• **To do**
Scan the entries below and return each line that contains "razred".

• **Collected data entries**
::::::::::
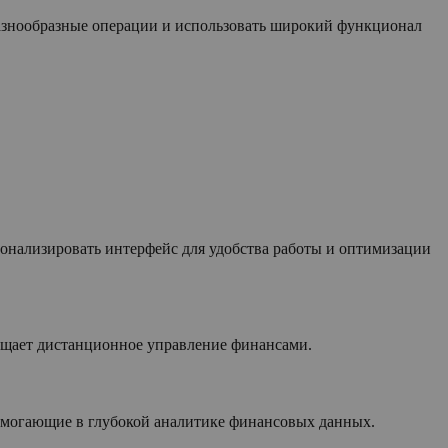
разнообразные операции и использовать широкий функционал
сонализировать интерфейс для удобства работы и оптимизации
рощает дистанционное управление финансами.
омогающие в глубокой аналитике финансовых данных.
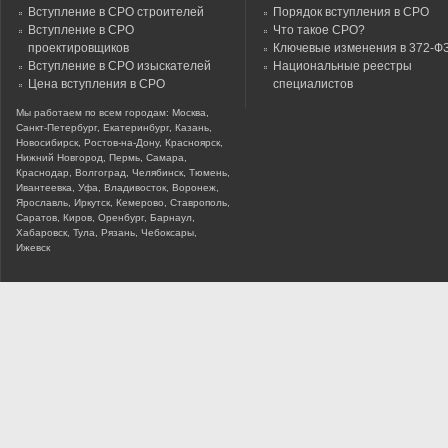
Вступление в СРО строителей
Порядок вступления в СРО
Вступление в СРО
Что такое СРО?
проектировщиков
Ключевые изменения в 372-Ф
Вступление в СРО изыскателей
Национальные реестры
Цена вступления в СРО
специалистов
Мы работаем по всем городам: Москва,
Санкт-Петербург, Екатеринбург, Казань,
Новосибирск, Ростов-на-Дону, Красноярск,
Нижний Новгород, Пермь, Самара,
Краснодар, Волгоград, Челябинск, Тюмень,
Ивантеевка, Уфа, Владивосток, Воронеж,
Ярославль, Иркутск, Кемерово, Ставрополь,
Саратов, Киров, Оренбург, Барнаул,
Хабаровск, Тула, Рязань, Чебоксары,
Ижевск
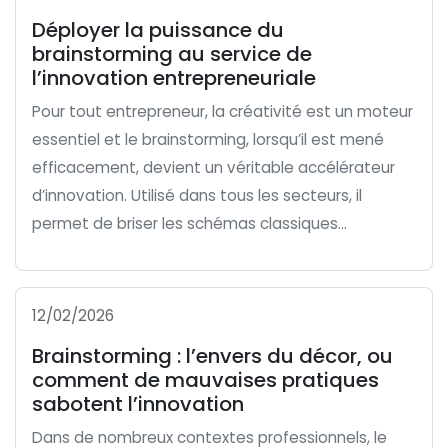
Déployer la puissance du
brainstorming au service de
l’innovation entrepreneuriale
Pour tout entrepreneur, la créativité est un moteur
essentiel et le brainstorming, lorsqu’il est mené
efficacement, devient un véritable accélérateur
d’innovation. Utilisé dans tous les secteurs, il
permet de briser les schémas classiques...
12/02/2026
Brainstorming : l’envers du décor, ou
comment de mauvaises pratiques
sabotent l’innovation
Dans de nombreux contextes professionnels, le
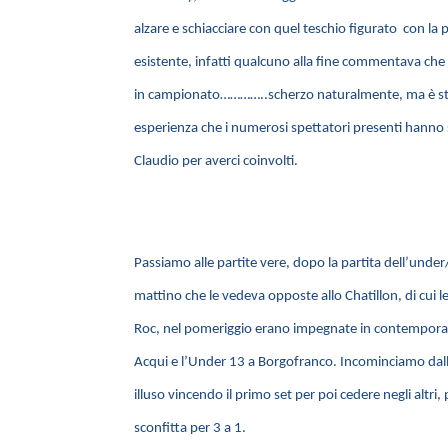
alzare e schiacciare con quel teschio figurato con la
esistente, infatti qualcuno alla fine commentava ch
in campionato…………..scherzo naturalmente, ma è st
esperienza che i numerosi spettatori presenti hanno
Claudio per averci coinvolti.
Passiamo alle partite vere, dopo la partita dell’under
mattino che le vedeva opposte allo Chatillon, di cui 
Roc, nel pomeriggio erano impegnate in contemporan
Acqui e l’Under 13 a Borgofranco. Incominciamo dall
illuso vincendo il primo set per poi cedere negli altri
sconfitta per 3 a 1.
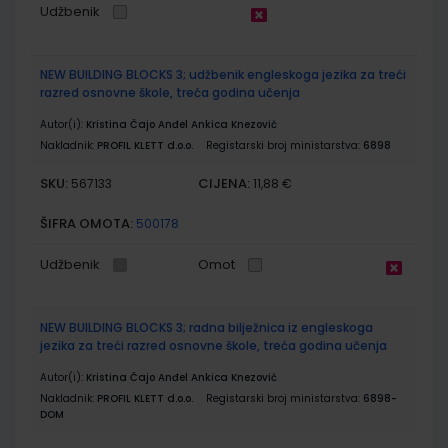
Udžbenik
NEW BUILDING BLOCKS 3; udžbenik engleskoga jezika za treći
razred osnovne škole, treća godina učenja
Autor(i):
Kristina Čajo Anđel Ankica Knezović
Nakladnik:
PROFIL KLETT d.o.o.
Registarski broj ministarstva:
6898
SKU:
CIJENA:
567133
11,88 €
ŠIFRA OMOTA:
500178
Udžbenik
Omot
NEW BUILDING BLOCKS 3; radna bilježnica iz engleskoga
jezika za treći razred osnovne škole, treća godina učenja
Autor(i):
Kristina Čajo Anđel Ankica Knezović
Nakladnik:
PROFIL KLETT d.o.o.
Registarski broj ministarstva:
6898-
DOM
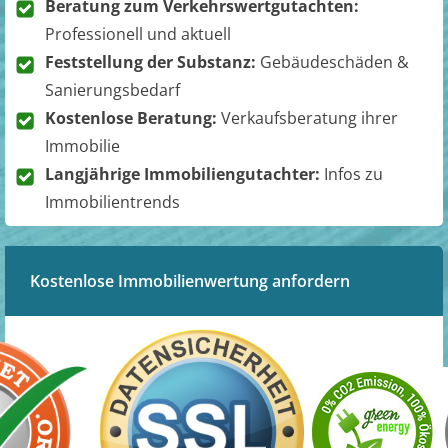
Beratung zum Verkehrswertgutachten:
Professionell und aktuell
Feststellung der Substanz:
Gebäudeschäden &
Sanierungsbedarf
Kostenlose Beratung:
Verkaufsberatung ihrer
Immobilie
Langjährige Immobiliengutachter:
Infos zu
Immobilientrends
Kostenlose Immobilienwertung anfordern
::::::::::
• **Your response**
razred osnovne škole, treća godina učenja
jezika za treći razred osnovne škole, treća godina učenja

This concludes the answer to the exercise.